Fun With Shapefiles
Shapefiles are a format developed by ESRI (the makers of ArcGIS) to store and share geospatial data. Many interesting datasets are freely available in shapefile format. Shapefiles can be viewed with a number of freely available applications, such as ArcGIS Explorer (which requires the .NET framework or Silverlight) or ArcReader (which is multi-platform but closed-source). Open-source GIS packages such as Quantum GIS and GRASS can also view and edit shapefiles, and recent versions can be installed from the UbuntuGis PPA.
However GIS applications can be tricky to use without training. Moreover, sometimes you may want to use shapefile-data for some other purpose, outside of traditional GIS applications. Here are a few useful tricks you can do with shapefiles, and ways to get data out of a shapefile and into another application.
Reprojecting a shapefile
If you want to combine data from different sources, you’ll have to make sure that they use the same coordinate system, reference point (datum), geographic projection and representation of the Earth’s surface (geoid).
These days, it is common to convert everything to WGS84
latitude/longitude coordinates.
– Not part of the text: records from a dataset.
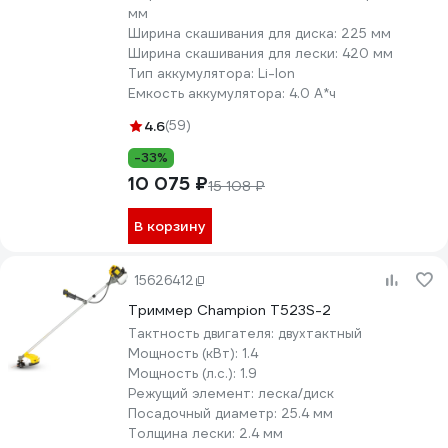
мм
Ширина скашивания для диска:
225 мм
Ширина скашивания для лески:
420 мм
Тип аккумулятора:
Li-lon
Емкость аккумулятора:
4.0 А*ч
4.6
(59)
-33%
10 075 ₽
15 108 ₽
В корзину
15626412
Триммер Champion Т523S-2
Тактность двигателя:
двухтактный
Мощность (кВт):
1.4
Мощность (л.с.):
1.9
Режущий элемент:
леска/диск
Посадочный диаметр:
25.4 мм
Толщина лески:
2.4 мм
To convert a given shapefile to WGS84
coordinates, you can use the GDAL utility ogr2ogr. In Ubuntu,
first install the package gdal-bin
and then execute the following
command:
ogr2ogr -t_srs EPSG:4326 output_wgs84.shp input.shp
The parameter -t_srs
specifies the spatial reference system of
the output file, which is usually specified through an EPSG code. In
this case, it tells the program to convert all coordinates in the
shapefile to geographic 2D WGS84 coordinates (EPSG:4326). Use
EPSG:4979 for 3D coordinates.
Converting a shapefile to KML (Google Earth/Maps)
One of the more interesting ways to visualise data stored in a shapefile
is to convert it into a KML file (Keyhole Markup Language), which can
then be used in e.g. Google Earth (or with Google Maps). To do this in
Ubuntu, first install the package gdal-bin
and then execute the
following command:
ogr2ogr -f "KML" -t_srs EPSG:4326 output.kml input.shp
Converting a shapefile to KMZ (compressed Google Earth)
The problem with XML-based formats such as KML is that they can get
rather big if you have a large shapefile with lots of data. To save some
disk-space, you can compress the KML file into a KMZ file. A KMZ file is
simply a ZIP-file that contains a KML-document (doc.kml) and optional
directories with other files that are referenced from the KML-file. To
directly convert a shapefile into KMZ, you can use this shell-script
(shp2kmz). Just copy it to your home-directory or to /usr/local/bin
and make it executable (e.g. chmod a+x shp2kmz
. It uses ogr2ogr
and
zip, so in Ubuntu it requires that the gdal-bin
package is installed.
Usage: shp2kmz input.shp output.kmz
Merging shapefiles
Merging two or more shapefiles is easy with ogr2ogr. A merge of two shapefiles ‘file1.shp’ and ‘file2.shp’ into a new file ‘file_merged.shp’ is performed like this:
ogr2ogr file_merged.shp file1.shp
ogr2ogr -update -append file_merged.shp file2.shp -nln file_merged
The first command just copies the first shapefile to a new file (file_merged.shp).The second command opens file_merged.shp in update mode, tries to find existing layers and appends the features being copied. The -nln option sets the name of the layer to be copied to.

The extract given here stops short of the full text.